Recently Revealed ‘Secrecy Pact’ for Trans-Pacific Trade Talks Belies Obama Administration Promises of Transparency in Trade
WASHINGTON, D.C. – After a leaked document revealed that the Obama administration signed a special pact to keep all documents relating to Trans-Pacific Free Trade Agreement (FTA) negotiations secret, a broad array of U.S. groups – including Public Citizen – joined their global counterparts today in demanding an end to the secrecy surrounding the controversial negotiations.
Twenty-two U.S. labor, consumer, faith, environmental and human rights organizations – including the AFL-CIO, Sierra Club, Presbyterian Church (USA) and Public Citizen – sent a letter to U.S. Trade Representative Ron Kirk calling on the U.S. government to implement the administration’s transparency pledges, to take the lead in ending the recently revealed secrecy pact and to release Trans-Pacific FTA negotiating texts.
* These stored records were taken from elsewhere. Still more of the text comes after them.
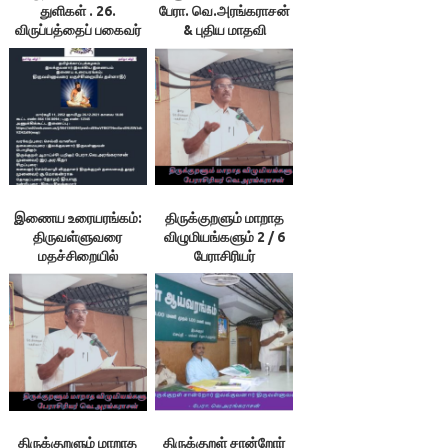
துளிகள் . 26.
பேரா. வெ.அரங்கராசன்
விருப்பத்தைப் பகைவர்
& புதிய மாதவி
அறியப் புலப்படுத்தாதே!
– இலக்குவனார்
திருவள்ளுவன்
இணைய உரையரங்கம்:
திருக்குறளும் மாறாத
திருவள்ளுவரை
விழுமியங்களும் 2 / 6
மதச்சிறையில்
பேராசிரியர்
தள்ளாதீர்: 26/12/21
வெ.அரங்கராசன்
திருக்குறளும் மாறாத
திருக்குறள் சான்றோர்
Groups in other participating countries sent similar letters to their governments.
“The fact that negotiators have gone out of their way to execute a special secrecy agreement has made a lot of people wonder just what exactly they are so afraid the press, the public and Congress would see if there was openness,” said Lori Wallach, director of Public Citizen’s Global Trade Watch. “While executives from hundreds of corporations have been named ‘official trade advisors’ by the Obama administration and given access to the texts, the people whose lives would be most affected may never get to see what our negotiators are bargaining for – and bargaining away – until it’s all over.”
Trans-Pacific FTA talks have taken place behind closed doors, and none of the draft texts has been released despite President Barack Obama’s promises that the Trans-Pacific FTA will usher in a new era of transparency in trade agreement negotiations and result in a “high-standard, 21st century agreement.” Two-thirds of all House Democrats just voted against Obama on FTAs he submitted that had been negotiated in secret by the previous administration. A greater percentage of House Democrats opposed Obama on the passage of these trade pacts than on any other legislation since he took office.
“Given that texts are released by the World Trade Organization and other negotiating venues in which these countries participate – and after years of Obama administration pledges that its trade policymaking would be open and inclusive – it is really outrageous that they signed a special pact to keep the content of these talks that will affect so many peoples’ lives totally secret,” said Wallach.
Today’s letter comes after an effort earlier this year to obtain access to negotiating texts. Obama administration officials never responded to the past demands, which also were made by major Democratic base organizations. In February, scores of civil society groups in five of the nine countries involved in the negotiations launched a coordinated “release the text” campaign with letters to their trade ministries. Parliamentarians in some countries have become involved in combating the secrecy surrounding the talks. It was not until the September negotiating round in Chicago that negotiators admitted that in May 2010 they had signed a secrecy agreement that would keep all negotiating documents secret for four years after the talks conclude.
“With numerous negotiating texts now established in addition to the investment and financial services chapters, the relevance and urgency of our request has only increased,” the letter said.